Posted by: admin June 15, 2020 Leave a comment


I need to display a web page in my Android app which is looking for a referer to bypass the security. I’m new to Android so I know how to display the web page in a web view but not how to send the ‘referer’ along with the url request. I’m sure it will need to update the HTTPHeaderField but I cannot find any reference for it in Android. The code below is what I’m using to bring up the web page but without the ‘referer’ it says ‘Access Denied’

WebView webview = new WebView(this);

I think the answer may lie in the WebView.LoadURL method which adds extra headers but I can’t find any examples of it.

How to&Answers:

For which API-level do you need that function?
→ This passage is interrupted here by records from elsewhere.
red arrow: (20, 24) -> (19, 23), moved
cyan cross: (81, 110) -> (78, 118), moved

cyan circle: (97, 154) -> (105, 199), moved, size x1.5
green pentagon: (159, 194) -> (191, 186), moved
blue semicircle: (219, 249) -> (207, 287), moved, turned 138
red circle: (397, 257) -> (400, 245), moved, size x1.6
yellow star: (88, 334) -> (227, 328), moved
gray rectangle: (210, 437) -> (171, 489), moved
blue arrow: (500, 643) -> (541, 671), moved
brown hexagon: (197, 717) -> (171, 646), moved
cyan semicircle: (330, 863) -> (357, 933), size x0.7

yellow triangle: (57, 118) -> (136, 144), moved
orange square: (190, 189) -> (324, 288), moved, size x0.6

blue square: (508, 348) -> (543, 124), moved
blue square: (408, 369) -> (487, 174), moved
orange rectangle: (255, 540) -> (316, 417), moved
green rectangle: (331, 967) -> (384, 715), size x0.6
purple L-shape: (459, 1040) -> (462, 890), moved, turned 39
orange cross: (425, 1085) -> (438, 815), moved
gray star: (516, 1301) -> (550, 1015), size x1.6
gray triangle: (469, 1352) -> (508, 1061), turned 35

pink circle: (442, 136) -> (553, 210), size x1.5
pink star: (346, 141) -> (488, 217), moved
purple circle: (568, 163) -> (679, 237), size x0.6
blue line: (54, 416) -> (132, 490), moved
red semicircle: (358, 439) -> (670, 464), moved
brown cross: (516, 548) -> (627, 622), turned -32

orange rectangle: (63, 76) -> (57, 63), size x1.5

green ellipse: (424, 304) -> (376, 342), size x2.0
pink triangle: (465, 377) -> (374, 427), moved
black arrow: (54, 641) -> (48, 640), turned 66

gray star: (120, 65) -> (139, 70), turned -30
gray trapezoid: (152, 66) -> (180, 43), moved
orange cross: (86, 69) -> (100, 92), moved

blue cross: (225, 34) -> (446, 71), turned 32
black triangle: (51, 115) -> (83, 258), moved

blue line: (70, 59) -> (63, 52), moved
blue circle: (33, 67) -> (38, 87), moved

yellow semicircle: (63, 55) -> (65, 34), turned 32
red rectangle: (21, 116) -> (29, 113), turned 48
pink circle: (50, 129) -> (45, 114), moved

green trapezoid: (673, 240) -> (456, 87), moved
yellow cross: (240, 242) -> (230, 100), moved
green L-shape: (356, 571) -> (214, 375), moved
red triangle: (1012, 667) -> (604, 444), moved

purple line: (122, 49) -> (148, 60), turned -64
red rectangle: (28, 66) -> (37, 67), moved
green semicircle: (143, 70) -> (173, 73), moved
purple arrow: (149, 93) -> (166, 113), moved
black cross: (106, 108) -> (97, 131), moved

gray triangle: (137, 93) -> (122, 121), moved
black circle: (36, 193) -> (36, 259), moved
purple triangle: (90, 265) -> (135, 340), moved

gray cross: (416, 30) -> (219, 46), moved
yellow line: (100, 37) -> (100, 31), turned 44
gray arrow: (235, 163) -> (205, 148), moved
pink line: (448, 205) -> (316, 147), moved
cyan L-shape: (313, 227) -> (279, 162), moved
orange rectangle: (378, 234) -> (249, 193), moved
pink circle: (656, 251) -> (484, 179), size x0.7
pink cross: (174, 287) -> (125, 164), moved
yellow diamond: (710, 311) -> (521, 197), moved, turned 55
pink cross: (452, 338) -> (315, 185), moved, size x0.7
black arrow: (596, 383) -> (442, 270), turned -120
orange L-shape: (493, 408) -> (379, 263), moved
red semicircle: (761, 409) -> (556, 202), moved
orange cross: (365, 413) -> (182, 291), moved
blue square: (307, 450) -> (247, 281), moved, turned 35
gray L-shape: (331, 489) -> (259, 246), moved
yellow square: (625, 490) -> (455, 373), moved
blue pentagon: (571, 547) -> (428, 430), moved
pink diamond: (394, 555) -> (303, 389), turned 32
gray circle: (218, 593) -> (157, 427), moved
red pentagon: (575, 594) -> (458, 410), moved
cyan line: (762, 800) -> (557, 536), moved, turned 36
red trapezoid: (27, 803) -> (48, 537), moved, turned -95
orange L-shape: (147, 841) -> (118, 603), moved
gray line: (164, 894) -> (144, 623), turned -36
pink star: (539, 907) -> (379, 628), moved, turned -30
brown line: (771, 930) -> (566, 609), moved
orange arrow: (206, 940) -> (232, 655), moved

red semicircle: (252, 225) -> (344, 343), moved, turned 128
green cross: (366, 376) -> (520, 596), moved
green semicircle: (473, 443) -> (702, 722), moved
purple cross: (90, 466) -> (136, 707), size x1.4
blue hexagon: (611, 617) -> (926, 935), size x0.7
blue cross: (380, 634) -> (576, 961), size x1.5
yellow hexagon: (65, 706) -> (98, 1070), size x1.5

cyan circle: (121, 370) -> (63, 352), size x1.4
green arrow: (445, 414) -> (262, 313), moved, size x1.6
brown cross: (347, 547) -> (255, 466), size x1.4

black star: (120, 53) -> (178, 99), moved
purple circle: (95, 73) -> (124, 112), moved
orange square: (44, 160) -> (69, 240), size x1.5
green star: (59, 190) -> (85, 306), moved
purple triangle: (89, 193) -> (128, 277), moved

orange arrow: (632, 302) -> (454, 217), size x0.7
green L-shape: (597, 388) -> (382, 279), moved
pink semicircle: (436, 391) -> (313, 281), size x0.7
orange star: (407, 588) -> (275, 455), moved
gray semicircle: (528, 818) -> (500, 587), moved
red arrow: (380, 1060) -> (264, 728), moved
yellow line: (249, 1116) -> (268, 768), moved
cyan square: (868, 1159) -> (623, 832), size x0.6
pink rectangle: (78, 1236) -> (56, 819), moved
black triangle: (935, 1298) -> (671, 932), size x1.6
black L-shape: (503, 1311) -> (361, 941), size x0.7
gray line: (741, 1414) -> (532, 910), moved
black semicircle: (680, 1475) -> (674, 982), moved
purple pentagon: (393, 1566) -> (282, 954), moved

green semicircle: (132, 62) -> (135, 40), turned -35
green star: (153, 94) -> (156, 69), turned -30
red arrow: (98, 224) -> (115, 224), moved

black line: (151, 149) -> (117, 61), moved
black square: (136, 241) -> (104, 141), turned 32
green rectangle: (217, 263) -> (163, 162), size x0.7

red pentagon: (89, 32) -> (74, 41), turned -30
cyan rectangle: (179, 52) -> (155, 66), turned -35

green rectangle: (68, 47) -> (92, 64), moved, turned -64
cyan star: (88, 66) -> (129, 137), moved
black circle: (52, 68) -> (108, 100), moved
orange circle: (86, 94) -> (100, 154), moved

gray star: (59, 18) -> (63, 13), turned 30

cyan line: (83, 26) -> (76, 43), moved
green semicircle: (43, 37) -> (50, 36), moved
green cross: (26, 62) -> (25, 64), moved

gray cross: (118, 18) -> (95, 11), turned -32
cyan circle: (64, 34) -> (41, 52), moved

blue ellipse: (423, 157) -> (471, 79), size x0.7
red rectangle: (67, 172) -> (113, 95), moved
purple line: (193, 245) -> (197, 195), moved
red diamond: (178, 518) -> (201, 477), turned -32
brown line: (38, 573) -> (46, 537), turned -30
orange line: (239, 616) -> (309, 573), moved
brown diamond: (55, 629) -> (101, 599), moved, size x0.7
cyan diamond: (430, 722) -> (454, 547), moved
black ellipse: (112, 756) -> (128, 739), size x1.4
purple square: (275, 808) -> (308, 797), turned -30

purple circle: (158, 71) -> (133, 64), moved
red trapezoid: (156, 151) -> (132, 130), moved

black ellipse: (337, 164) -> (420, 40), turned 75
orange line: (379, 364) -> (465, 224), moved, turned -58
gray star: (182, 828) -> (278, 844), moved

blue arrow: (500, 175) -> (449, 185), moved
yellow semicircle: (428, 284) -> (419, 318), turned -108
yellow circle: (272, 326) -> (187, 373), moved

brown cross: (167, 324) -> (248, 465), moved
Since API Level 8 there is a second loadUrl function:

  public void loadUrl (String url, Map<String, String> extraHeaders)

With the extraHeaders you should be able to send a referrer.


Here is a complete working example:

  String url = "http://www.targetserver.tld/";

  Map<String, String> extraHeaders = new HashMap<String, String>();
  extraHeaders.put("Referer", "http://www.referer.tld/login.html");

  WebView wv;
  wv = (WebView) findViewById(R.id.webview);
  wv.loadUrl(url, extraHeaders);


You will need to use Intent Filters to capture and modify WebView requests.

Assuming that you need to specify doamin.com/page.html as referrer

  1. Setup intent filters to capture all http requests in WebView
  2. If request is for “doamin.com/page.html”, return pre-defined page that has a refresh tag to send user to “http://www.mywebsite.com”
  3. domain.com/page.html would be sent as a referrer to mywebsite.com

In newer APIs you can specify headers in loadUrl itself.